Copy, from the data below, each line that has the word "Флешка".

*** Provided material

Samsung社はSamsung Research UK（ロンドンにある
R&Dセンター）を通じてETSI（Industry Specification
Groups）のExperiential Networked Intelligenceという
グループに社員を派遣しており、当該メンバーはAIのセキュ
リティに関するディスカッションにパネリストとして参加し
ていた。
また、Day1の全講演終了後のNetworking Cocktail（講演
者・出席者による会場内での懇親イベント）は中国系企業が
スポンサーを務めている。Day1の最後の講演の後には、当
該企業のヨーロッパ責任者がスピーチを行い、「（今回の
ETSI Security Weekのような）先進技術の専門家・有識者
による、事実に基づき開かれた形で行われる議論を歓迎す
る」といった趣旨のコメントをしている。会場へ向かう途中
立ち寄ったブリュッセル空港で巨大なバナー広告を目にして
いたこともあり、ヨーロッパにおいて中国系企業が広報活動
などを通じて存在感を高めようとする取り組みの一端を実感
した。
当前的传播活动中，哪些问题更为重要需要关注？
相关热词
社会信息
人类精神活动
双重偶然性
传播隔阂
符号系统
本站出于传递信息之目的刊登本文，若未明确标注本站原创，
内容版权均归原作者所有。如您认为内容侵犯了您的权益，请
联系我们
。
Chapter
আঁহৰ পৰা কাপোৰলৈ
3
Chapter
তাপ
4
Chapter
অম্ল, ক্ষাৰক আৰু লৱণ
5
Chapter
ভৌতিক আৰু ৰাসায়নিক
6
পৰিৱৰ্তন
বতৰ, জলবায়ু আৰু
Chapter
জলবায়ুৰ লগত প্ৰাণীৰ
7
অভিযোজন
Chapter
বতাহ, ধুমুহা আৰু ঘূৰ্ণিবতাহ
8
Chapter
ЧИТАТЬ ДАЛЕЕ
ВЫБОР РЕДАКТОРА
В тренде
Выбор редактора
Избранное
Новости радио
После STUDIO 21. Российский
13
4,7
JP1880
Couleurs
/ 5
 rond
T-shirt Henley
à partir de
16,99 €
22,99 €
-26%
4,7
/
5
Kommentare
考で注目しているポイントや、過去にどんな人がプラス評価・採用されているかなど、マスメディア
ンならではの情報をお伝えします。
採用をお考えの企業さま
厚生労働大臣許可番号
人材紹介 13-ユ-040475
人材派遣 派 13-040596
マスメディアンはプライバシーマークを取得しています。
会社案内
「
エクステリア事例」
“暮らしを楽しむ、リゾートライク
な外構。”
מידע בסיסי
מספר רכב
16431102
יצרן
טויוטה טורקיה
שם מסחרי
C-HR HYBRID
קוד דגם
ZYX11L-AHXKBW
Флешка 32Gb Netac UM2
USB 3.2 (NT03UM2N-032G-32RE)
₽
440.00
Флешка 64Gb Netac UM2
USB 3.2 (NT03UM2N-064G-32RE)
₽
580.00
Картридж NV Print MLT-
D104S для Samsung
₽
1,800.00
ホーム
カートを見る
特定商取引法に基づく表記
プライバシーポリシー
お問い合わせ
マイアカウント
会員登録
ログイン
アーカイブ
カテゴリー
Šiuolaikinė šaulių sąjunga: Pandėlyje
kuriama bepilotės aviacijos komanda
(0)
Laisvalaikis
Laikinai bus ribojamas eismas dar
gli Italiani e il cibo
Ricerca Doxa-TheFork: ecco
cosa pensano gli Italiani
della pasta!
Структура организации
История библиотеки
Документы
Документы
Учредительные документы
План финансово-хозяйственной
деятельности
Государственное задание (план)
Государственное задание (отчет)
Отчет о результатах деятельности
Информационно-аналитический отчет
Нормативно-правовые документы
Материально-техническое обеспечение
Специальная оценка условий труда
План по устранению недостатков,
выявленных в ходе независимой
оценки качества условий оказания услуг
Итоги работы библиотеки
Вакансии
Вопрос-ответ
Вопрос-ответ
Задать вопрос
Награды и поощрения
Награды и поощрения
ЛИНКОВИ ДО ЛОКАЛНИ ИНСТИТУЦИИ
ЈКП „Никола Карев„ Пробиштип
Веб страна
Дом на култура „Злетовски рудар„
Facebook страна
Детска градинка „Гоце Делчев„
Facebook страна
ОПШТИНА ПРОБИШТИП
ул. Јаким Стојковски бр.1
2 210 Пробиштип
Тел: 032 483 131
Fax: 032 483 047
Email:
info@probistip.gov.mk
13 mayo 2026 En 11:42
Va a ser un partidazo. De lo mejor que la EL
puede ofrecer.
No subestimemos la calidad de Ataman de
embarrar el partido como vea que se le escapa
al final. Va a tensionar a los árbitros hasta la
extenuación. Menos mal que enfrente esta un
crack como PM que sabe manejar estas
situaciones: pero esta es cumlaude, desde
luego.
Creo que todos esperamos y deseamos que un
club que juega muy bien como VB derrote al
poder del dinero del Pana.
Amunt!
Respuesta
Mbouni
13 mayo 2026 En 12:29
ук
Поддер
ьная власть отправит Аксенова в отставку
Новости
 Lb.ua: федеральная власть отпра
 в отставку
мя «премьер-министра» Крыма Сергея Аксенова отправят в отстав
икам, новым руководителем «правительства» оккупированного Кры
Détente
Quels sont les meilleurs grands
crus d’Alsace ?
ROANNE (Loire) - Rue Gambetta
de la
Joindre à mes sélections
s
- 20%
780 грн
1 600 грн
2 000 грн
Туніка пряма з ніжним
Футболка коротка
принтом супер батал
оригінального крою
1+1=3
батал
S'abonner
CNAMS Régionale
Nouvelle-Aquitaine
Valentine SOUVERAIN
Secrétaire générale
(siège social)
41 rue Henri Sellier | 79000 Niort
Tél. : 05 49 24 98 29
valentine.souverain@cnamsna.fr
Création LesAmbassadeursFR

******

• **Exercise solution**
Флешка 32Gb Netac UM2
Флешка 64Gb Netac UM2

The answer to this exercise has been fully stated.